OpenExpertise vs Mastra
OpenExpertise is a YAML-defined SOP runtime with a self-improvement loop; Mastra is a TypeScript framework for building full-stack AI applications with agents, workflows, and RAG.
What Mastra is
Mastra is an open-source TypeScript framework aimed at developers building AI-powered applications — think production backends that need agents, retrieval-augmented generation, memory, and workflow orchestration all in one coherent package. It integrates with a broad set of LLM providers via the AI SDK and ships first-class support for tool calling, voice, and multi-step workflow graphs defined in TypeScript code.
Mastra's workflow system lets you define directed graphs as TypeScript objects: nodes are typed steps, edges carry typed context, and the runtime handles execution, retries, and state. Unlike pure orchestration layers, Mastra is designed to be the application framework itself — you build your AI features on top of it, not alongside it. The Mastra team also provides managed cloud deployment for workflows, agents, and knowledge bases.
For a TypeScript team building a new AI product — customer support bots, internal knowledge assistants, code generation pipelines — Mastra is a compelling all-in-one choice.

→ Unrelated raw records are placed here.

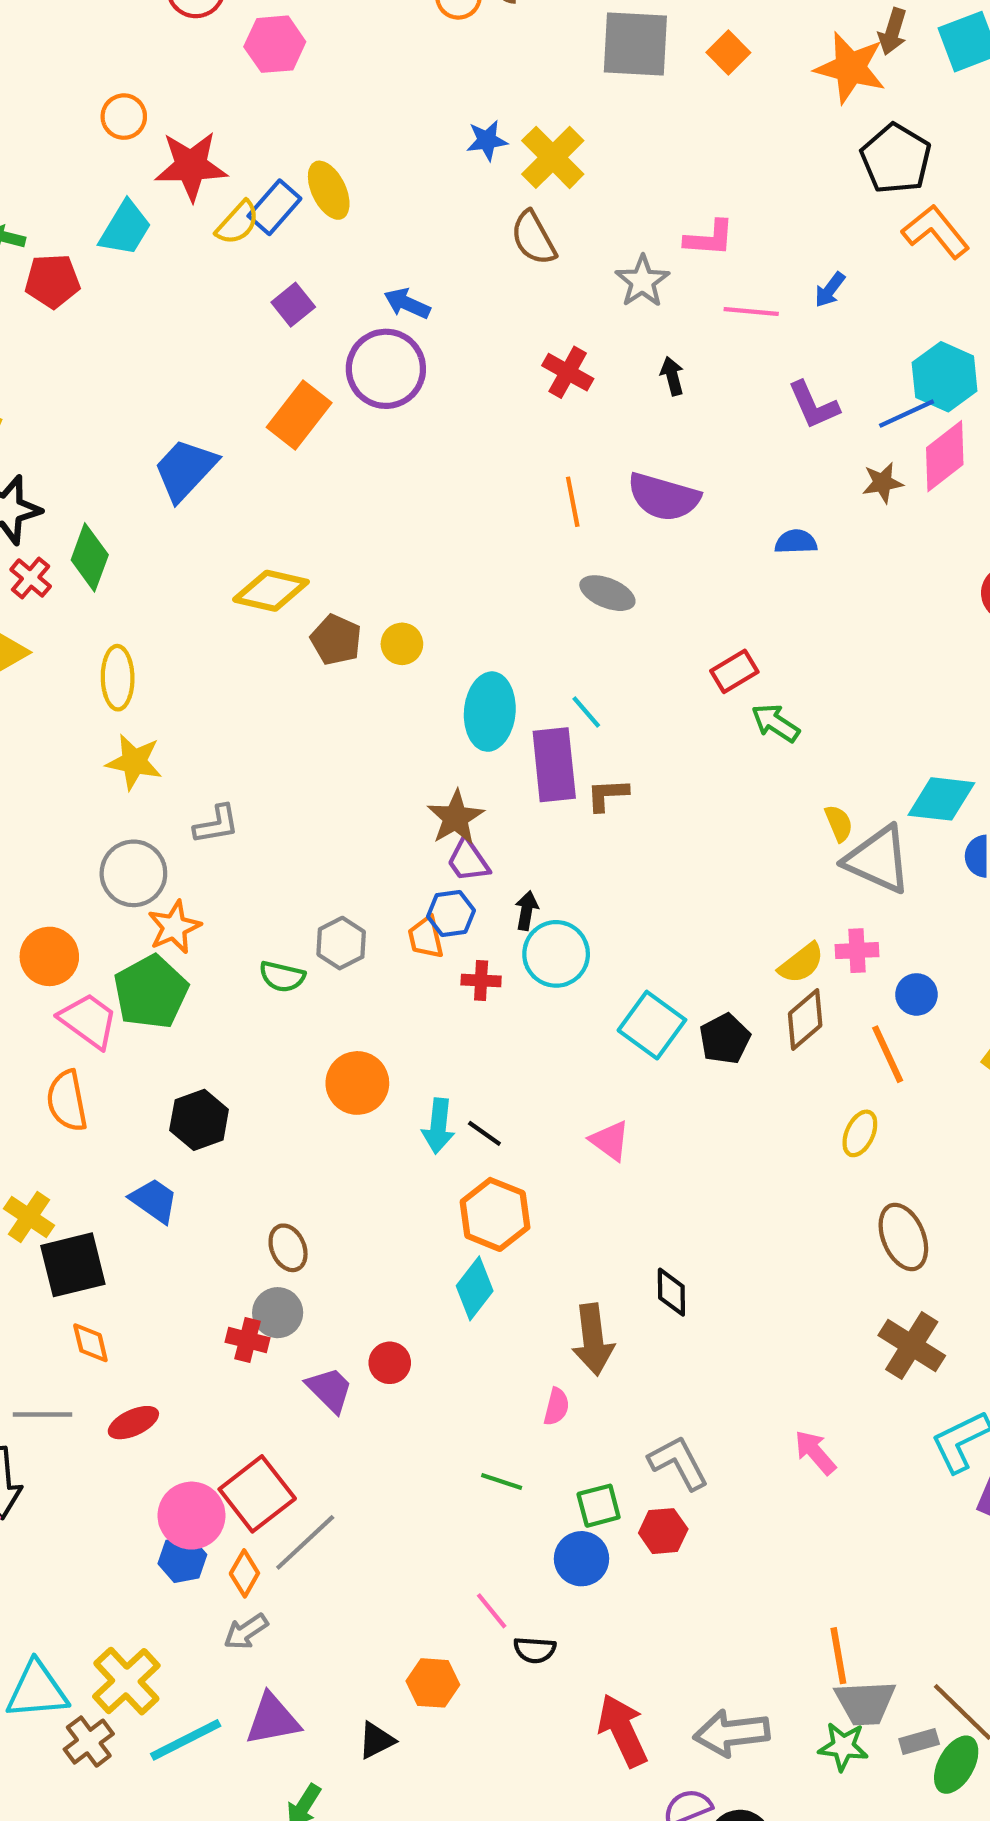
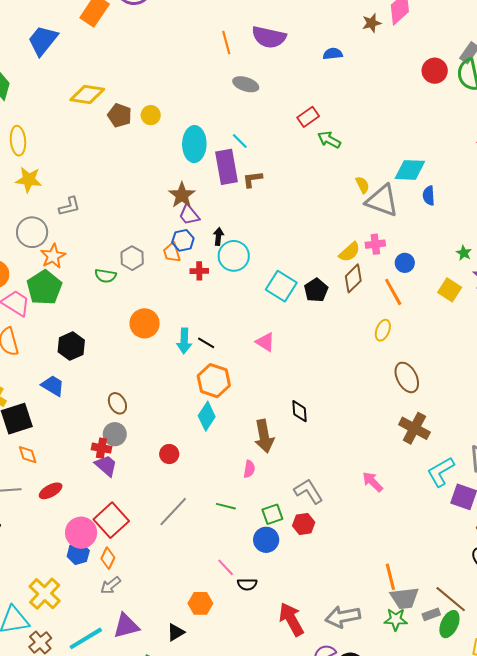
purple trapezoid: (330, 1390) -> (106, 466), moved
gray line: (305, 1542) -> (173, 512), moved
yellow cross: (126, 1681) -> (45, 594), moved

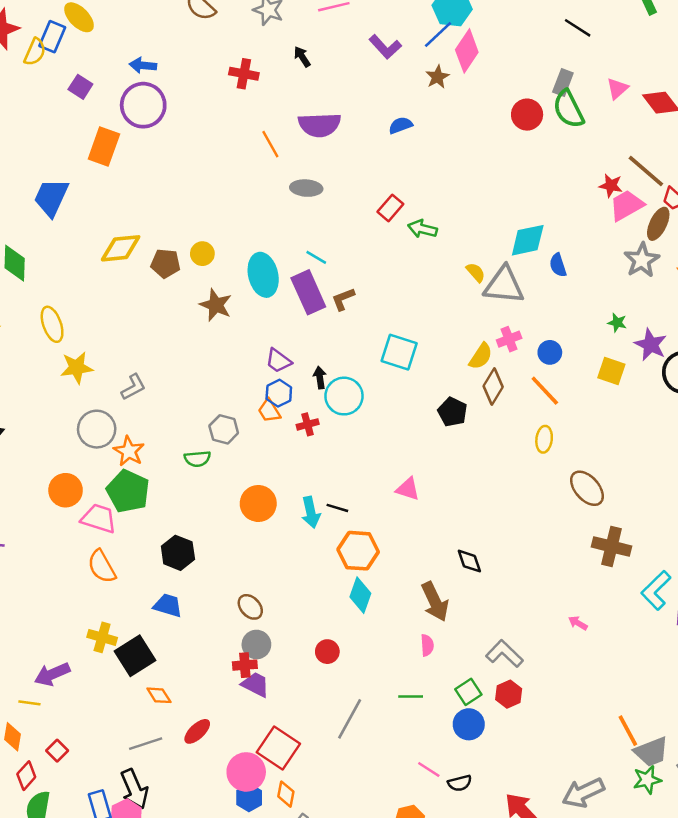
brown star: (182, 195) -> (216, 305), moved
cyan square: (281, 286) -> (399, 352), moved
pink arrow: (373, 482) -> (578, 623), size x0.7

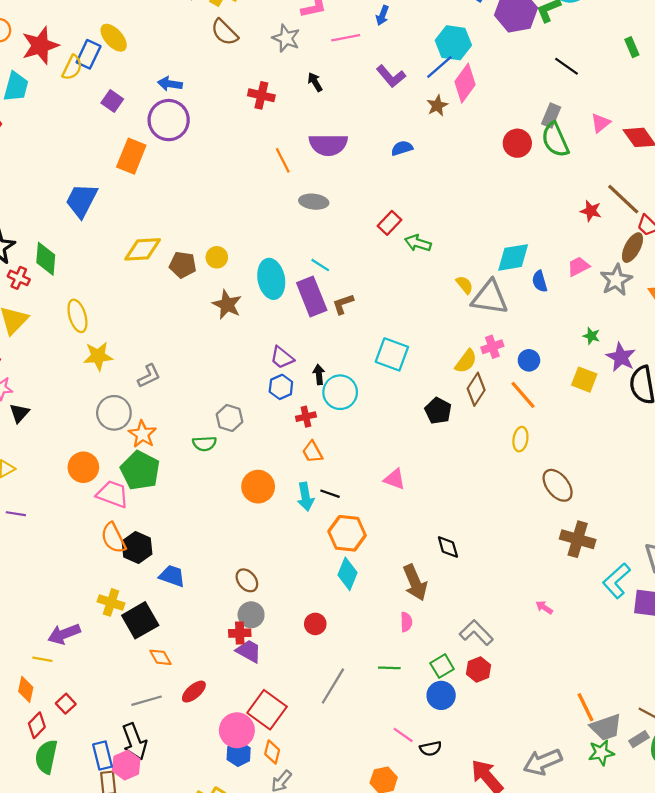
pink trapezoid: (627, 205) -> (578, 266), moved, size x0.7
orange trapezoid: (269, 411) -> (312, 452), moved
black hexagon: (178, 553) -> (137, 547), moved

It reduces the number of libraries a team needs to integrate and provides consistent abstractions across agents, memory, and retrieval.
Where they overlap
- TypeScript / Node.js runtime.
- Workflow graphs with typed state flowing between nodes.
- LLM agent abstractions with structured output.
- Support for multiple LLM providers.
- Tool/function calling integration.
Where OpenExpertise differs
| Dimension | OpenExpertise | Mastra |
|---|---|---|
| Graph definition | Declarative YAML — the graph is data, not code | TypeScript code — Mastra Step / Workflow objects |
| Schema validation | AJV validates state.schema and graph structure before execution | TypeScript types + Zod schemas at runtime |
| Target use case | Codifying a team's expert SOP into a persistent, evolvable artifact | Building a production AI application backend |
| Evolution loop | oe evolve proposes graph patches from runtime traces | No equivalent |
| CLI integration | cli-agent node calls Claude Code / Codex / Gemini subprocesses | No native CLI delegation |
| Self-improvement | First-class: author → run → evolve is a closed loop | Not present |
| MCP server | Exposes OE as 6 MCP tools; can be called from Claude Code | Supports MCP as a consumer |
| Authoring | oe ultra "<task>" auto-generates YAML | Code-first; no LLM authoring of the workflow graph |
| Node heterogeneity | 6 kinds: tool, agent, skill, dataset, experience, cli-agent | Steps are TypeScript functions; heterogeneity modeled in code |
When to pick Mastra over OpenExpertise
- You're building a production AI application (not codifying an existing SOP) and want an all-in-one framework.
- You need built-in RAG, vector search, and memory alongside workflows.
- Your team wants workflow logic expressed in TypeScript rather than YAML.
- You need Mastra Cloud for managed deployment, scaling, and observability.
- You're integrating voice or multi-modal capabilities into your application.
When to pick OpenExpertise over Mastra
- The problem is a recurring, human-defined SOP — a process your team already follows that you want to codify, not a new application you're building.
- Non-engineer stakeholders need to read and review the workflow definition.
- You want the evolution loop: runtime behavior drives graph improvement proposals.
- You want to call Claude Code, Codex, or Gemini as first-class subprocess workers from within the graph.
- You want the graph to live as a YAML file alongside your code, tracked in git and deployed without a cloud service.
Specific positioning
Mastra and OpenExpertise are both TypeScript-first and both model work as graphs, but they serve different ambitions. Mastra is for building AI products; OpenExpertise is for automating the recurring expert processes that run those products — code review, incident triage, release gates, compliance checks.